** STORED DATA follows **

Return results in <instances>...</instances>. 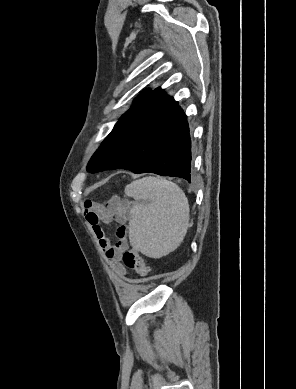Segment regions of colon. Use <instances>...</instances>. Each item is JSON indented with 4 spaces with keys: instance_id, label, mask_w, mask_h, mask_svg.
I'll return each mask as SVG.
<instances>
[{
    "instance_id": "5ec220e1",
    "label": "colon",
    "mask_w": 296,
    "mask_h": 389,
    "mask_svg": "<svg viewBox=\"0 0 296 389\" xmlns=\"http://www.w3.org/2000/svg\"><path fill=\"white\" fill-rule=\"evenodd\" d=\"M122 260L126 267L134 270L139 276H148L150 267L144 262L143 258L137 250H126L122 256Z\"/></svg>"
}]
</instances>
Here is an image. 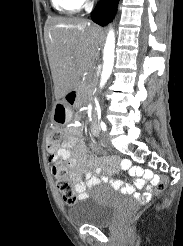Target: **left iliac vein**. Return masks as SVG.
I'll return each instance as SVG.
<instances>
[{"label": "left iliac vein", "mask_w": 183, "mask_h": 246, "mask_svg": "<svg viewBox=\"0 0 183 246\" xmlns=\"http://www.w3.org/2000/svg\"><path fill=\"white\" fill-rule=\"evenodd\" d=\"M102 139H103V142H104V144H105V146L107 148H109V149L112 148V145H111V142H110V137H109V135L107 133H105L103 135Z\"/></svg>", "instance_id": "1"}]
</instances>
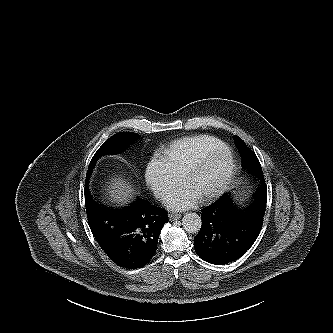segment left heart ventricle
Segmentation results:
<instances>
[{
    "instance_id": "left-heart-ventricle-1",
    "label": "left heart ventricle",
    "mask_w": 333,
    "mask_h": 333,
    "mask_svg": "<svg viewBox=\"0 0 333 333\" xmlns=\"http://www.w3.org/2000/svg\"><path fill=\"white\" fill-rule=\"evenodd\" d=\"M227 168V158L218 156L194 175L186 185L200 197L213 190L222 180Z\"/></svg>"
}]
</instances>
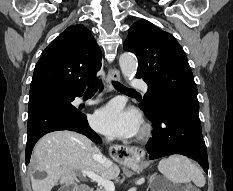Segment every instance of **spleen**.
Segmentation results:
<instances>
[{
    "instance_id": "3e777b00",
    "label": "spleen",
    "mask_w": 233,
    "mask_h": 191,
    "mask_svg": "<svg viewBox=\"0 0 233 191\" xmlns=\"http://www.w3.org/2000/svg\"><path fill=\"white\" fill-rule=\"evenodd\" d=\"M158 168L165 178L174 184L192 181L198 187L205 185L202 171L185 156L176 154L163 158L159 162Z\"/></svg>"
}]
</instances>
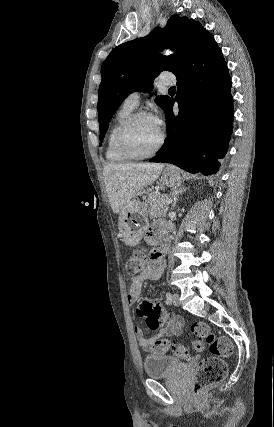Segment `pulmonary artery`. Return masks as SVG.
I'll return each mask as SVG.
<instances>
[{"mask_svg":"<svg viewBox=\"0 0 274 427\" xmlns=\"http://www.w3.org/2000/svg\"><path fill=\"white\" fill-rule=\"evenodd\" d=\"M164 82H162L163 84H168L171 85L174 83V78L171 76H168L166 78H164L163 80ZM139 99H140V95L138 92H134L132 94H130L123 102V107L126 109H130V110H134L139 106Z\"/></svg>","mask_w":274,"mask_h":427,"instance_id":"obj_1","label":"pulmonary artery"}]
</instances>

** End of STORED DATA **

ASSIGNMENT.
The line that contains "segment left heart ventricle" opens the part to copy, and the last line of the records closes it; set down those lines exactly, pictures excluded.

ANSWER SPACE.
segment left heart ventricle
Segmentation results:
<instances>
[{
    "instance_id": "left-heart-ventricle-1",
    "label": "left heart ventricle",
    "mask_w": 333,
    "mask_h": 333,
    "mask_svg": "<svg viewBox=\"0 0 333 333\" xmlns=\"http://www.w3.org/2000/svg\"><path fill=\"white\" fill-rule=\"evenodd\" d=\"M227 168V158L218 156L194 175L186 185L200 197L213 190L222 180Z\"/></svg>"
}]
</instances>
Segment every instance of **spleen**.
Segmentation results:
<instances>
[{
    "instance_id": "3e777b00",
    "label": "spleen",
    "mask_w": 233,
    "mask_h": 191,
    "mask_svg": "<svg viewBox=\"0 0 233 191\" xmlns=\"http://www.w3.org/2000/svg\"><path fill=\"white\" fill-rule=\"evenodd\" d=\"M158 168L165 178L174 184L192 181L198 187L205 185L202 171L185 156L176 154L163 158L159 162Z\"/></svg>"
}]
</instances>
Segment `pulmonary artery`. Return masks as SVG.
I'll return each mask as SVG.
<instances>
[{"mask_svg":"<svg viewBox=\"0 0 274 427\" xmlns=\"http://www.w3.org/2000/svg\"><path fill=\"white\" fill-rule=\"evenodd\" d=\"M164 82H162L163 84H168L171 85L174 83V78L171 76H168L166 78H164L163 80ZM139 99H140V95L138 92H134L132 94H130L123 102V107L126 109H130V110H134L139 106Z\"/></svg>","mask_w":274,"mask_h":427,"instance_id":"obj_1","label":"pulmonary artery"}]
</instances>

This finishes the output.